Background: Comprehensive understanding of intratumor heterogeneity requires identification of molecular markers, which are capable of differentiating different subpopulations and which also have clinical significance. One important tool that has been addressing this issue is single cell RNA-Sequencing (scRNASeq) that allows the quantification of expression profiles of transcripts in individual cells in a population of cancer cells. Using the expression profiles from scRNASeq, current studies conduct analysis to group cells into different subpopulations using clustering algorithms. In this study, we explore scRNASeq cancer data from a different perspective. We focus on scRNASeq data originating from cancer cells pertaining to a particular cancer type, where the cell type or the subpopulation to which each cell belongs is known. We investigate if the "cell type" of a cancer cell can be predicted based on the expression profiles of a small set of transcripts.

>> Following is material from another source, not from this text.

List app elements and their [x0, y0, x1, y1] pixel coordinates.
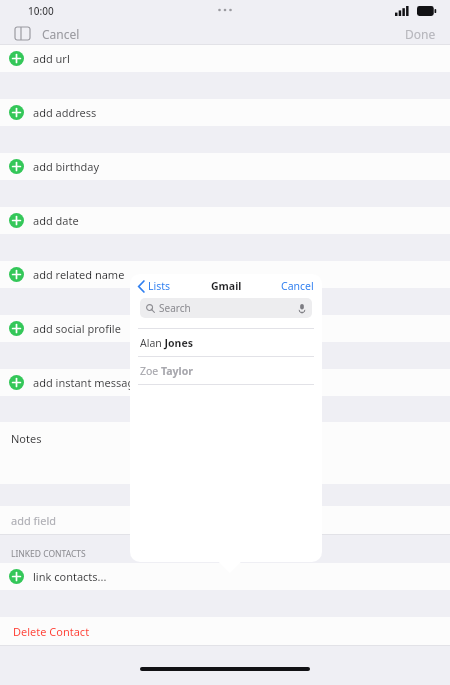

Results: We outline a predictive analytics pipeline to accurately predict 6 breast cancer cell types using single cell gene expression profiles. Instead of building predictive models using the complete human transcripts, the pipeline first eliminates predictors with low expression and low variance. A multinomial penalized logistic regression further reduces the size of the predictors to only 308, out of which 34 are long non-coding RNAs. Tuning of predictive models shows support vector machines and neural networks as the most accurate models achieving close to 98% prediction accuracies. We also find that mixture of protein coding genes and long non-coding RNAs are better predictors compared to when the two sets of transcripts are treated separately. A signature risk score originating from 65 protein coding genes and 5 lncRNA predictors is associated with prognostic survival of TCGA breast cancer patients. This association was maintained when the risk scores were generated using 65 PCGs and 5 lncRNA separately. We further show that predictors restricted to a particular cell type serve as better prognostic markers for the respective patient subtype.
Conclusion: Our results show that in general, the breast cancer cell type predictors are also associated with patient survivability and hence have clinical significance.
Keywords: Breast cancer; HER2 positive; Logistic regression; Single cell sequencing.